The Aussies are fuming, not that Jacinda cares

by Cameron Slater on November 22, 2017 at 8:00am

Jacinda Ardern has caused great offence in her short time as PM.

Even the Media party are having conniptions. In Australia the offence has cut deep:

This season of joy is anything but for Malcolm Turnbull. Australians are fed up with a constitutional shemozzle which has seen numbers of MPs and senators forced from office for the crime of being dual citizens.  Abbott and his conservative cronies have never accepted Turnbull’s legitimacy and keep up a running commentary on his failings in the media.

The Australian Labor Party consistently leads opinion polls and the leader, Bill Shorten, is clawing his way to more respectable poll numbers.

Into this toxic political mix comes a novice New Zealand prime minister with sharp criticisms of Australia’s hardline but bi-partisan immigration policy and the tragedy unfolding on Manus Island.

Canberra is underwhelmed by the timing and tone of the Kiwi commentary. There are dark mutterings of Ardern’s naivety and self-serving “dog whistling” – sending a coded political message to the New Zealand electorate that Kiwis occupy higher moral ground than do those coarse Aussies.

Clearly, this plays well in the New Zealand media still offering a warm honeymoon to the new Labour Government.  Aussie bashing appears to be a regular theme in print and especially in broadcast commentary. But bombast makes a poor substitute for old-fashioned reporting of the facts.  

I think the Media party have taken that on board.

Take the widespread view that New Zealanders have a more humane and decent record in dealing with refugees.

Last year, New Zealand raised its refugee intake from about 750 a year to about a thousand.  It was the first time in 30 years that the refugee intake had been increased.

By comparison, last year Australia’s intake was more than 20,000 and this figure will rise by about a thousand in each of the next two years.

Then there is the view, often retailed in New Zealand, that Australia operates a brutal maritime blockade to stop desperate people from landing on its shores.

Between 2008 and 2013, more than 50,000 people travelled to Australia on more than 800 unauthorised boat trips. More than 1200 died at sea trying to make the journey.

New Zealand has yet to have a single unauthorised boat land on our shores.

Salient and inconvenient facts for Ardern and her apologists.

This has not gone unnoticed in Canberra. Last week the Australian Immigration Minister, Peter Dutton, took a thinly veiled swipe at New Zealand by saying that New Zealand benefits from Australia’s tough border protection policies without paying for them.

“We have stopped vessels on their way across the Torres Strait planning to track down the east coast of Australia to New Zealand. We have put hundreds of millions of dollars into a defence effort to stop those vessels.

“We do that, frankly, without any financial assistance from New Zealand,” Dutton said.

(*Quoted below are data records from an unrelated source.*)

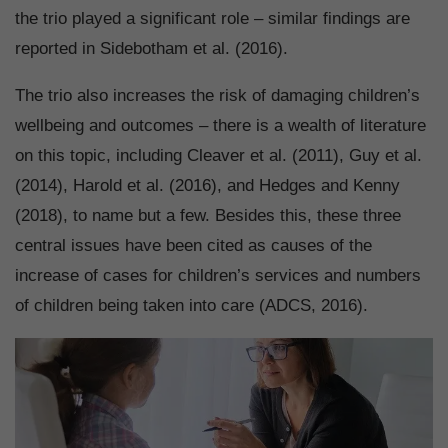
the trio played a significant role – similar findings are
reported in Sidebotham et al. (2016).
The trio also increases the risk of damaging children’s
wellbeing and outcomes – there is a wealth of literature
on this topic, including Cleaver et al. (2011), Guy et al.
(2014), Harold et al. (2016), and Hedges and Kenny
(2018), to name but a few. Besides this, these three
central issues have been cited as causes of the
increase of cases for children’s services and numbers
of children being taken into care (ADCS, 2016).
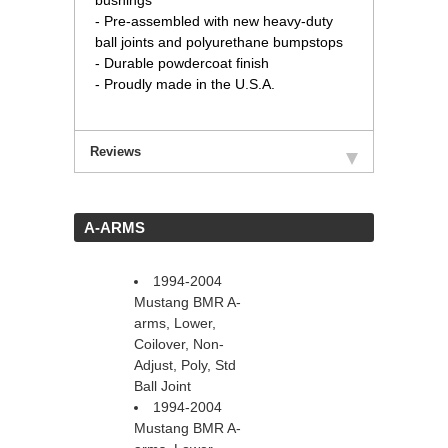
bushings
- Pre-assembled with new heavy-duty
ball joints and polyurethane bumpstops
- Durable powdercoat finish
- Proudly made in the U.S.A.
Reviews
 A-ARMS
1994-2004
Mustang BMR A-
arms, Lower,
Coilover, Non-
Adjust, Poly, Std
Ball Joint
1994-2004
Mustang BMR A-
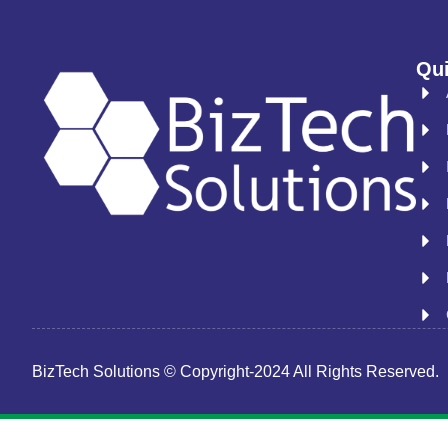
Qui
BizTech Solutions © Copyright-2024 All Rights Reserved.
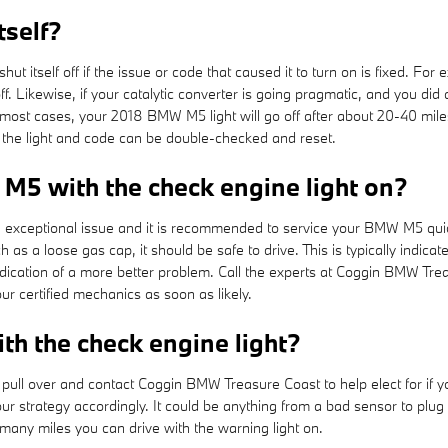
tself?
t itself off if the issue or code that caused it to turn on is fixed. For
elf off. Likewise, if your catalytic converter is going pragmatic, and you 
 most cases, your 2018 BMW M5 light will go off after about 20-40 miles.
o the light and code can be double-checked and reset.
 M5 with the check engine light on?
is a exceptional issue and it is recommended to service your BMW M5 quic
ch as a loose gas cap, it should be safe to drive. This is typically indica
 indication of a more better problem. Call the experts at Coggin BMW T
 certified mechanics as soon as likely.
h the check engine light?
 pull over and contact Coggin BMW Treasure Coast to help elect for if 
your strategy accordingly. It could be anything from a bad sensor to pl
ow many miles you can drive with the warning light on.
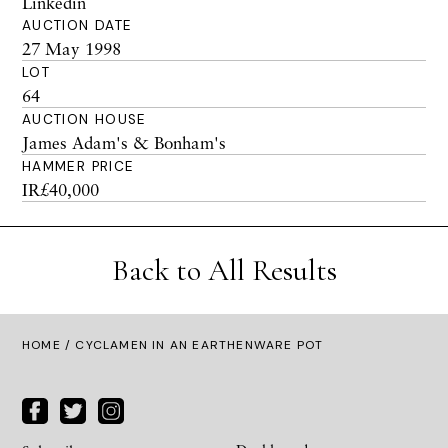
Linkedin
AUCTION DATE
27 May 1998
LOT
64
AUCTION HOUSE
James Adam's & Bonham's
HAMMER PRICE
IR£40,000
Back to All Results
HOME
/ CYCLAMEN IN AN EARTHENWARE POT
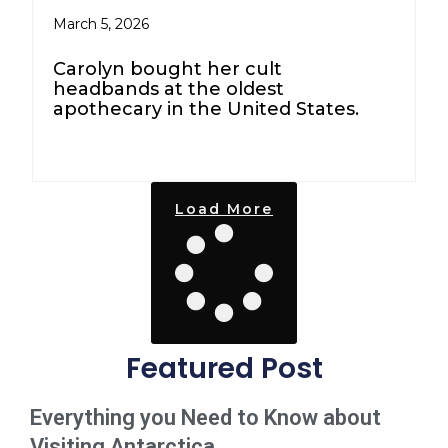
March 5, 2026
Carolyn bought her cult
headbands at the oldest
apothecary in the United States.
Load More
Featured Post
Everything you Need to Know about
Visiting Antarctica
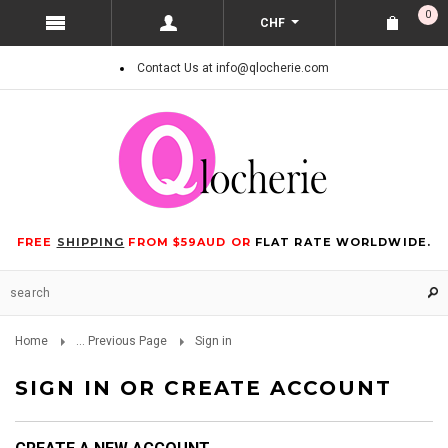
0
CHF
Contact Us at info@qlocherie.com
FREE
SHIPPING
FROM $59AUD OR
FLAT RATE WORLDWIDE.
Home
... Previous Page
Sign in
SIGN IN OR CREATE ACCOUNT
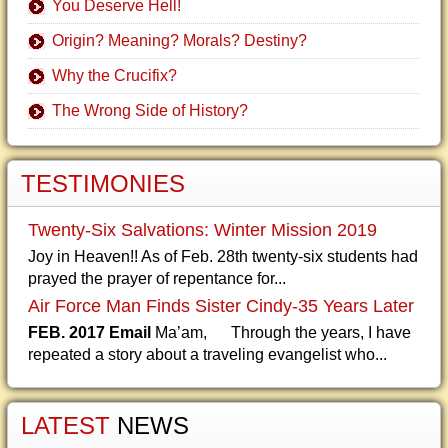
You Deserve Hell!
Origin? Meaning? Morals? Destiny?
Why the Crucifix?
The Wrong Side of History?
TESTIMONIES
Twenty-Six Salvations: Winter Mission 2019
Joy in Heaven!! As of Feb. 28th twenty-six students had
prayed the prayer of repentance for...
Air Force Man Finds Sister Cindy-35 Years Later
FEB. 2017 Email
Ma’am, Through the years, I have
repeated a story about a traveling evangelist who...
LATEST
NEWS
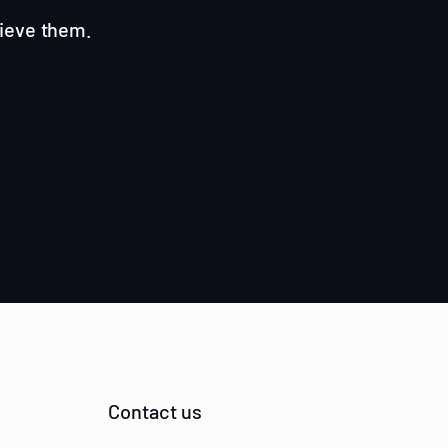
hieve them.
Contact us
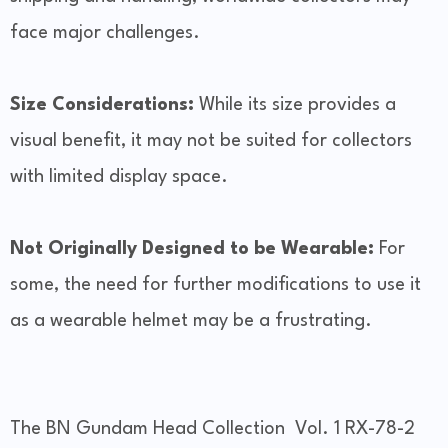
face major challenges.
Size Considerations:
While its size provides a
visual benefit, it may not be suited for collectors
with limited display space.
Not Originally Designed to be Wearable:
For
some, the need for further modifications to use it
as a wearable helmet may be a frustrating.
The BN Gundam Head Collection Vol. 1 RX-78-2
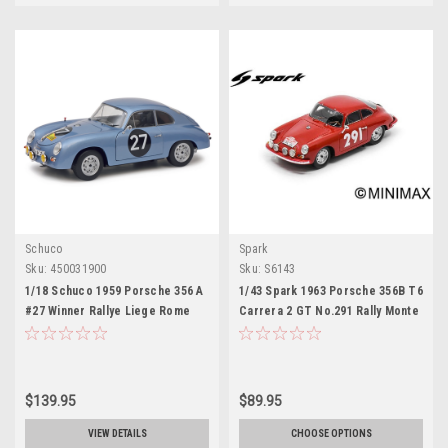
Schuco
Spark
Sku:
450031900
Sku:
S6143
1/18 Schuco 1959 Porsche 356 A
1/43 Spark 1963 Porsche 356B T6
#27 Winner Rallye Liege Rome
Carrera 2 GT No.291 Rally Monte
Liege Diecast Car Model
Carlo H-J. Walter - E. Stock Car
Model
$139.95
$89.95
VIEW DETAILS
CHOOSE OPTIONS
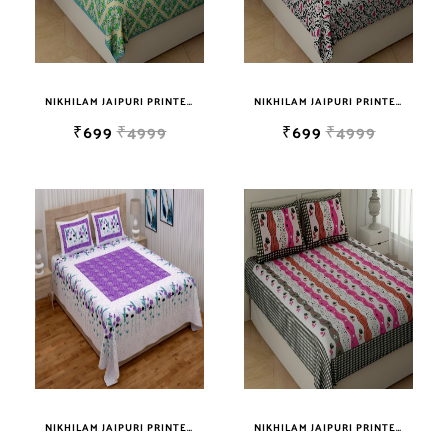
NIKHILAM JAIPURI PRINTED COTTON DOUBLE BEDSHEET WITH 2 PILLOW COVER
NIKHILAM JAIPURI PRINTED SOFT COTTON KING SIZE DOUBLE BEDSHEET WITH 2 PILLOW COVER FREE SHIPPING
₹699
₹4999
₹699
₹4999
NIKHILAM JAIPURI PRINTED SOFT COTTON KING SIZE DOUBLE BEDSHEET WITH 2 PILLOW COVER FREE SHIPPING
NIKHILAM JAIPURI PRINTED SOFT COTTON KING SIZE DOUBLE BEDSHEET WITH 2 PILLOW COVER FREE SHIPPING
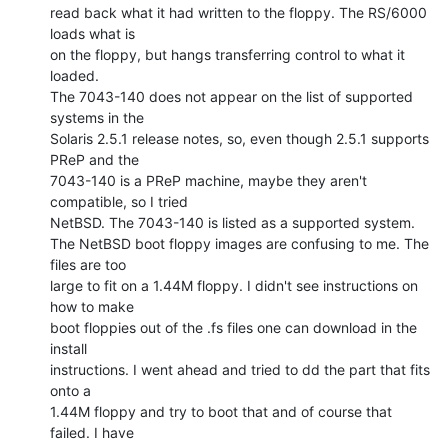
read back what it had written to the floppy. The RS/6000 
loads what is

on the floppy, but hangs transferring control to what it 
loaded.

The 7043-140 does not appear on the list of supported 
systems in the

Solaris 2.5.1 release notes, so, even though 2.5.1 supports 
PReP and the

7043-140 is a PReP machine, maybe they aren't 
compatible, so I tried

NetBSD. The 7043-140 is listed as a supported system.

The NetBSD boot floppy images are confusing to me. The 
files are too

large to fit on a 1.44M floppy. I didn't see instructions on 
how to make

boot floppies out of the .fs files one can download in the 
install

instructions. I went ahead and tried to dd the part that fits 
onto a

1.44M floppy and try to boot that and of course that 
failed. I have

The other senior Australian minister with a close interest in the regional implications of Canberra’s border protection policies is the Foreign Minister, Julie Bishop.

Bishop is a toughie who has never publicly backed away from her statement that she would find it “very difficult to build trust” with a New Zealand Labour Government.

None of this is to suggest that New Zealand’s political leaders should not have concerns about the effects of Australia’s hardline policies or should moderate their criticism. But the view in Canberra is that the new Labour Government in Wellington should be doing more than offering armchair criticism. 

Jacinda has only ever done hot air and slogans.

Prime Minister Turnbull is remarkably well briefed on New Zealand’s view. His new chief of Staff, Peter Woolcott, was until recently Australia’s high commissioner in Wellington. A former high commissioner to Wellington heads Australia’s Defence Department.

That a new Australian high commissioner has not been appointed to Wellington for several months may reflect a certain grumpiness in official circles in Canberra.

Some pundits in Australia are suggesting that history may be about to repeat itself and Malcolm Turnbull could become the latest victim of Canberra’s Killing Season.

If their grim predictions are accurate and Turnbull is dumped as leader of the Liberals, the Canberra cognoscenti speculate than two ministers lead the pack to replace him.

The most likely replacement is the deputy leader, Julie Bishop. After her comes the Immigration Minister, Peter Dutton.

Something for Ardern to think about. Very carefully.

I’m not sure thinking was ever on her CV. She’s put herself and us in the firing line of some rather grumpy Aussie politicians. Those same politicians would think nothing of rescinding visa free travel rights for Kiwis.